An introdution to Gsearch

By Susanne Riehemann (ed. by Florian Jaeger): Gsearch allows syntactic pattern matching over tagged corpora. It can be set up to tag corpora on the fly, by calling out to some tagging program, though this page does not contain information on this (if you happen to have experience with this, please contact the Corpus TA. The instructions on this page are based on the assumption that you use a Sun machine (i.e. a Leland machine, or a CSLI/ling one).

For more detailed information than given on this page, you can find documentation at:

    /afs/ir/data/linguistic-data/src/gsearch/doc/

Getting started

First, make sure you have the following included in your PATH variable ('echo $PATH' shows you what is included in your PATH):
    /afs/ir/data/linguistic-data/bin/sun4x_57

You can do this by typing (which will append the above-mentioned path to your PATH variable):

    setenv PATH /afs/ir/data/linguistic-data/bin/sun4x_57:$PATH

Corpora available for Gsearch

Next, to know the corpora names you will need for your search, have a look at the following file in which they are defined:

    /afs/ir/data/linguistic-data/src/gsearch/config/Setup

However, note that I just quickly edited it to get a few things working.

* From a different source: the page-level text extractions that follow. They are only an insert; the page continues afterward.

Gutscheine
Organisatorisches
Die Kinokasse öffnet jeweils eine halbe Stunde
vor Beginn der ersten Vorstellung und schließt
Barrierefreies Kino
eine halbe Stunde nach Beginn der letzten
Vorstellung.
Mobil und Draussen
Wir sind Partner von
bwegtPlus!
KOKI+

Not everything defined there exists or works. These ones currently do:

  • bnc
    • bnc_1
    • bnc_10
    • bncsamp
  • brown
  • wsj

To search for a word:

    gsearch bnc_1 - '<word="suspicious">'

Examples for searches

To search for a tagged word, here 'butter' as a verb (note: BNC uses a different tag set to UPenn stuff):

    gsearch bnc_1 - "<tag=V.* & word=butter>"

To search for more than a word or tag, you need a grammar. There are some sample ones in:

    /afs/ir/data/linguistic-data/src/gsearch/Demo

Here is an example of a search using a the grammar in GrammarBNC in which the search pattern given below is defined (including the pps). The search looks for show as a noun with 2 prepositional phrases (pps) after it (the command line is one line):

    gsearch bnc_1 /afs/ir/data/linguistic-data/src/gsearch/Demo/GrammarBNC "<tag=NN.* & word=show>" pp pp

You will notice that the search is nothing else but pattern matching. It isn't doing any disambiguation, and so for the above example the PPs in the output of the search aren't actually modifying show but something else. C'est la vie.

Note that gsearch corpora aren't pre-indexed, it's actually searching through a gigabyte of data exhaustively if you search the whole BNC. So expect it to take a while.